JPMorgan Debacle Points to Regulatory Incompetence, Corruption
President Obama is shameless to cite J.P. Morgan’s$3 billion trading lossas evidence banks need more regulation.
More accurately, both may need more of a conscience, and the debacle raises serious questions about incompetence and corruption at the Federal Reserve, Treasury’s Comptroller of the Currency and Obama White House.
Those two agencies already have 110 regulators imbedded in J.P. Morgan —not just visiting occasionally to check the books but domiciled inside. Yet, the Chief Investment Office, which is responsible for the London Whale’s ill-fated trades and manages nearly $400 billion dollars, had not a single regulator inside its unit.
Senior Morgan executives convinced federal officials the CIO was merely hedging, managing cash and taking no significant risks, and naively, federal regulators believed them or were bullied into turning a blind eye.
It turns out, the unit was also taking equity positions in distressed firms, including the publisher of Ebony, which is headed by former Obama White House official Desiree Rogers.
Investing in distressed firms is work for private equity and hedge funds, not FDIC insured banks—it’s analog to Grandma cashing in her CDs to play the slot in Las Vegas.
More importantly, those bets raise questions about whether senior bank officials lied to the regulators, and political influence in Morgan investments and the self interest of Obama White House Officials.
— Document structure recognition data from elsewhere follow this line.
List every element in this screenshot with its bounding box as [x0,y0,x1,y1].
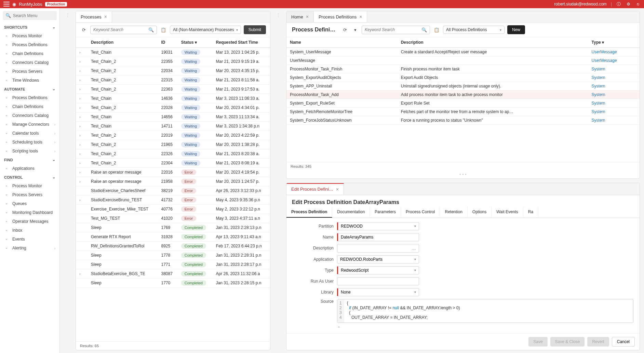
column-header[interactable]: Name [286,37,398,48]
expand-icon[interactable]: › [79,152,84,156]
sidebar-item[interactable]: ▫Chain Definitions [0,49,59,58]
refresh-icon[interactable]: ⟳ [341,26,349,33]
submit-button[interactable]: Submit [244,25,266,34]
help-icon[interactable]: ⓘ [616,1,621,7]
sidebar-item[interactable]: ▫Scripting tools› [0,147,59,155]
tab-process-definitions[interactable]: Process Definitions × [314,11,367,22]
table-row[interactable]: ›Test_Chain_222315WaitingMar 21, 2023 8:… [76,76,270,85]
copy-icon[interactable]: 📋 [433,26,440,33]
table-row[interactable]: System_ExportAuditObjectsExport Audit Ob… [286,73,640,82]
expand-icon[interactable]: › [79,78,84,82]
sidebar-item[interactable]: ▫Manage Connectors› [0,120,59,129]
sidebar-item[interactable]: ▫Applications [0,164,59,173]
expand-icon[interactable]: › [79,50,84,54]
table-row[interactable]: ›Test_Chain_222326WaitingMar 21, 2023 8:… [76,149,270,159]
expand-icon[interactable]: › [79,272,84,276]
sidebar-item[interactable]: ▫Connectors Catalog [0,111,59,120]
sidebar-item[interactable]: ▫Process Definitions [0,93,59,102]
close-icon[interactable]: × [306,14,309,19]
table-row[interactable]: ›Test_Chain_222019WaitingMar 20, 2023 4:… [76,131,270,140]
column-header[interactable]: ID [158,37,177,48]
table-row[interactable]: Sleep1778CompletedJan 31, 2023 2:28:31 p… [76,251,270,260]
sidebar-section-header[interactable]: FIND⌄ [0,155,59,164]
table-row[interactable]: ›Test_Chain14711WaitingMar 3, 2023 1:34:… [76,122,270,131]
column-header[interactable]: Requested Start Time [213,37,270,48]
table-row[interactable]: System_UserMessageCreate a standard Acce… [286,48,640,56]
sidebar-search-input[interactable] [13,13,54,18]
drag-handle-horizontal[interactable]: • • • [286,171,640,178]
expand-icon[interactable]: › [79,198,84,202]
sidebar-item[interactable]: ▫Monitoring Dashboard [0,208,59,217]
resize-handle-left[interactable]: ⋮ [64,11,71,350]
table-row[interactable]: ›Test_Chain_221965WaitingMar 20, 2023 1:… [76,140,270,149]
sidebar-item[interactable]: ▫Queues [0,199,59,208]
sidebar-item[interactable]: ▫Time Windows [0,76,59,85]
expand-icon[interactable]: › [79,59,84,64]
sidebar-item[interactable]: ▫Process Servers [0,190,59,199]
table-row[interactable]: ›StudioExerciseBruno_TEST41732ErrorMay 4… [76,195,270,205]
logout-icon[interactable]: ⎋ [635,1,641,7]
source-editor[interactable]: 1234 { if (IN_DATE_ARRAY != null && IN_D… [337,299,633,323]
table-row[interactable]: ›StudioBetaExercise_BGS_TE38087Completed… [76,269,270,279]
sidebar-item[interactable]: ▫Chain Definitions [0,102,59,111]
user-settings-icon[interactable]: ⚙ [626,1,631,7]
column-header[interactable]: Type ▾ [588,37,640,48]
expand-icon[interactable]: › [79,133,84,137]
collapse-icon[interactable]: ⌃ [293,326,633,331]
sidebar-section-header[interactable]: SHORTCUTS⌄ [0,23,59,31]
form-tab[interactable]: Options [468,207,492,218]
tab-processes[interactable]: Processes × [76,11,112,22]
table-row[interactable]: System_Export_RuleSetExport Rule SetSyst… [286,99,640,108]
table-row[interactable]: UserMessageUserMessage [286,56,640,65]
sidebar-section-header[interactable]: AUTOMATE⌄ [0,85,59,93]
column-header[interactable]: Description [398,37,588,48]
sidebar-section-header[interactable]: CONTROL⌄ [0,173,59,181]
form-tab[interactable]: Parameters [370,207,401,218]
table-row[interactable]: ›Test_Chain_222034WaitingMar 20, 2023 4:… [76,66,270,76]
expand-icon[interactable]: › [79,161,84,165]
sidebar-item[interactable]: ▫Process Servers [0,67,59,76]
type-link[interactable]: UserMessage [592,50,617,54]
table-row[interactable]: ›Test_Chain14636WaitingMar 3, 2023 11:06… [76,94,270,103]
definition-filter-dropdown[interactable]: All Process Definitions ▾ [443,26,505,34]
table-row[interactable]: Exercise_Exercise_Mike_TEST40776ErrorMay… [76,205,270,214]
table-row[interactable]: ›Raise an operator message21958ErrorMar … [76,177,270,186]
tab-edit-definition[interactable]: Edit Process Defini… × [286,183,344,195]
table-row[interactable]: System_ForceJobStatusUnknownForce a runn… [286,116,640,125]
form-tab[interactable]: Documentation [332,207,370,218]
expand-icon[interactable]: › [79,96,84,100]
table-row[interactable]: ›Test_Chain_222028WaitingMar 20, 2023 4:… [76,103,270,112]
table-row[interactable]: ProcessMonitor_Task_FinishFinish process… [286,65,640,73]
sidebar-item[interactable]: ▫Events [0,235,59,244]
sidebar-search[interactable]: 🔍 [3,11,57,20]
name-field[interactable] [337,233,419,241]
table-row[interactable]: ›Test_Chain_222363WaitingMar 21, 2023 9:… [76,85,270,94]
table-row[interactable]: Sleep1771CompletedJan 31, 2023 2:28:17 p… [76,260,270,269]
table-row[interactable]: StudioExercise_CharlesSheef38219ErrorApr… [76,186,270,195]
sidebar-item[interactable]: ▫Process Definitions [0,40,59,49]
type-link[interactable]: System [592,109,605,114]
process-filter-dropdown[interactable]: All (Non-Maintenance) Processes ▾ [170,26,241,34]
cancel-button[interactable]: Cancel [612,337,635,347]
table-row[interactable]: Sleep1770CompletedJan 31, 2023 2:28:15 p… [76,279,270,288]
chevron-down-icon[interactable]: ▾ [351,26,359,33]
type-link[interactable]: UserMessage [592,58,617,63]
close-icon[interactable]: × [104,14,107,19]
type-link[interactable]: System [592,118,605,123]
expand-icon[interactable]: › [79,106,84,110]
type-link[interactable]: System [592,75,605,80]
type-link[interactable]: System [592,84,605,89]
process-search[interactable]: 🔍 [90,26,157,34]
table-row[interactable]: ›Test_Chain_222304WaitingMar 21, 2023 8:… [76,159,270,168]
process-search-input[interactable] [93,27,147,32]
new-button[interactable]: New [507,25,525,34]
type-link[interactable]: System [592,67,605,71]
type-link[interactable]: System [592,92,605,97]
application-field[interactable]: ▾ [337,255,419,263]
table-row[interactable]: ›Test_Chain19031WaitingMar 13, 2023 1:04… [76,48,270,57]
search-icon[interactable]: 🔍 [148,27,154,32]
table-row[interactable]: RW_DefinitionsGrantedToRol8925CompletedF… [76,242,270,251]
expand-icon[interactable]: › [79,69,84,73]
table-row[interactable]: Generate RTX Report31928CompletedApr 13,… [76,232,270,242]
expand-icon[interactable]: › [79,142,84,147]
Senior Morgan officials can and do go over the heads of resident regulators to their bosses at the New York Fed and in Washington to deny on-site regulator’s requests for information and often succeed. In addition to revelations about Desiree Rogers, Barack and Michelle Obama have between $500 and $1 million invested in a J.P. Morgan “private client” account.
Merely writing ever more complex regulations and stationing bureaucrats inside businesses—sort of like boarding an IRS agent in your house for 30 days before April 15—will not fix these problem. Taxpayers would learn how to distract the Treasury gum-shoe while they itemized deductions, and no doubt Mr. Dimon is even more imaginative.
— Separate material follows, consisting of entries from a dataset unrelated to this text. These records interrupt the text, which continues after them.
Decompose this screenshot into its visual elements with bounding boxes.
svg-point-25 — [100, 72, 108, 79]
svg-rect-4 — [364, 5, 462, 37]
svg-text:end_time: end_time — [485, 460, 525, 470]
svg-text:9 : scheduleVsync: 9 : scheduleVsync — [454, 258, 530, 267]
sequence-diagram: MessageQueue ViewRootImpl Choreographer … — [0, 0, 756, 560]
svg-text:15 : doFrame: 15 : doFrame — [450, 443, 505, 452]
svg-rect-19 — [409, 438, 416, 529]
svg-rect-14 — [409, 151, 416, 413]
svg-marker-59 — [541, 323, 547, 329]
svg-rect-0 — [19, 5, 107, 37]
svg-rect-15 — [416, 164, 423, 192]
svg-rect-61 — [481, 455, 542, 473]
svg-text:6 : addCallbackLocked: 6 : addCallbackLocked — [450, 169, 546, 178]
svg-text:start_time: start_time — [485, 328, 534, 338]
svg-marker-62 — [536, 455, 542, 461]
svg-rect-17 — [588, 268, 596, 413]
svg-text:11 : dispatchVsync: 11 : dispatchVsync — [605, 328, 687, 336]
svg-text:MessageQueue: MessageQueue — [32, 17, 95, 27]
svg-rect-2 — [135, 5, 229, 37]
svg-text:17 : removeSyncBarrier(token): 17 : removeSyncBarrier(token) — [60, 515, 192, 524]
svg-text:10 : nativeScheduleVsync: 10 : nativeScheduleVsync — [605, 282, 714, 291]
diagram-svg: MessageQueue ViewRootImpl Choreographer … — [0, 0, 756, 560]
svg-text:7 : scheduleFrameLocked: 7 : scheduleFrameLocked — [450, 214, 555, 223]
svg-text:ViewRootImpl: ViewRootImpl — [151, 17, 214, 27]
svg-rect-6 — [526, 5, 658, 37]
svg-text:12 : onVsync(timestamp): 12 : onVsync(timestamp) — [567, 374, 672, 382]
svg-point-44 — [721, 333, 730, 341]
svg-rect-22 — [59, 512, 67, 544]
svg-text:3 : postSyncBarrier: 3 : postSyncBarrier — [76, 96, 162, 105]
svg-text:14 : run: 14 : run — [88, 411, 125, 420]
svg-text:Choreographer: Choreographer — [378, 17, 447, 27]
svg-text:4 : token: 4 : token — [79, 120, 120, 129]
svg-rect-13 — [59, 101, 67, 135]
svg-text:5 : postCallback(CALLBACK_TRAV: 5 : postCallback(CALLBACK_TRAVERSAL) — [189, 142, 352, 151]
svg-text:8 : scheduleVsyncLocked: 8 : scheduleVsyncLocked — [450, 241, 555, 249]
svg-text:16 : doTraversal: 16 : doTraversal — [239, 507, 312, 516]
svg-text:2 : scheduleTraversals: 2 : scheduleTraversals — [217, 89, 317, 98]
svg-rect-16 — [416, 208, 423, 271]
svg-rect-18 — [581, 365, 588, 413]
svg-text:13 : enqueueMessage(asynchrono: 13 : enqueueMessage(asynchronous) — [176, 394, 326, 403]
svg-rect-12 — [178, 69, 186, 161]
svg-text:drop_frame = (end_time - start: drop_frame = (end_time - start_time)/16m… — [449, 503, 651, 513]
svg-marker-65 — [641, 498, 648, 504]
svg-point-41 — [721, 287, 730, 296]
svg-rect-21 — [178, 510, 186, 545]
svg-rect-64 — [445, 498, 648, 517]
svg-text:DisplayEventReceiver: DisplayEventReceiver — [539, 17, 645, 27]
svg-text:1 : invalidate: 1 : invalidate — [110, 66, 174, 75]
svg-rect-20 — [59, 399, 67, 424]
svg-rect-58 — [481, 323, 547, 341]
Mr. Obama is corporatist in the French and Latin American tradition. He wants a market economy with the public interest safeguarded through strict supervision of the daily operations of oil companies, banks and the like. But the lessons of Europe and Latin America are that all this breeds is slow growth and corruption.
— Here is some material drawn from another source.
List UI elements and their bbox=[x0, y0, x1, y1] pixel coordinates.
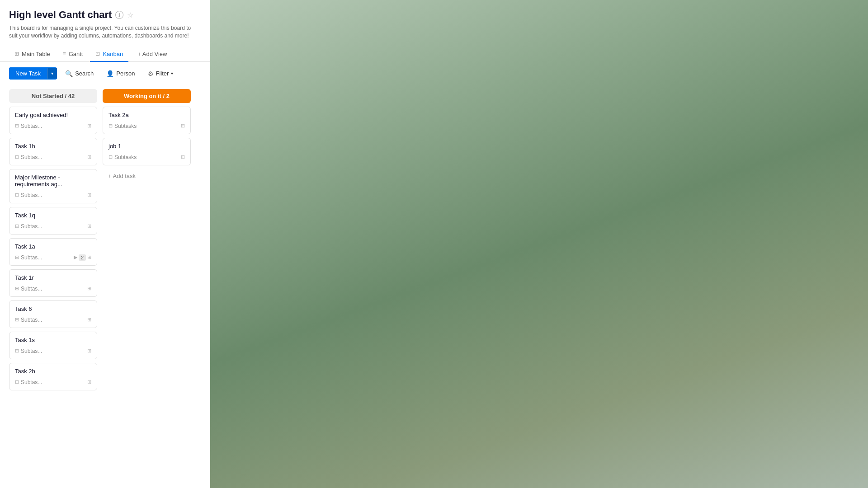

Mr. Dimon is a Democrat, and the employees at J.P. Morgan other behemoth Wall Street Institutions have plough billions into Democratic campaigns. Senior officials at JP Morgan assured regulators the CIO was making no risky bets when it is running a casino.
Dodd-Frank was supposed to fix the problem by hiring more regulators but that clearly doesn’t work, and it has encouraged consolidation of banks into larger and larger institutions.
The upshot—small business in Iowa can’t get loans because Wall Street is distant and doesn’t appreciate their value, and bigger banks can easily snucker regulators. When they can’t, they can fall back on the influence campaign contributions appear to buy.
It’s high time, that commercial banks were separated from Wall Street investment banks and limited making loans with deposits and the proceeds from selling loan-backed securities, and the big investment banks like J.P. Morgan and Goldman Sachs busted up so they don’t wheel so much influence.
Peter Morici is a professor at the Smith School of Business, University of Maryland, and former Chief Economist at the U.S. International Trade Commission.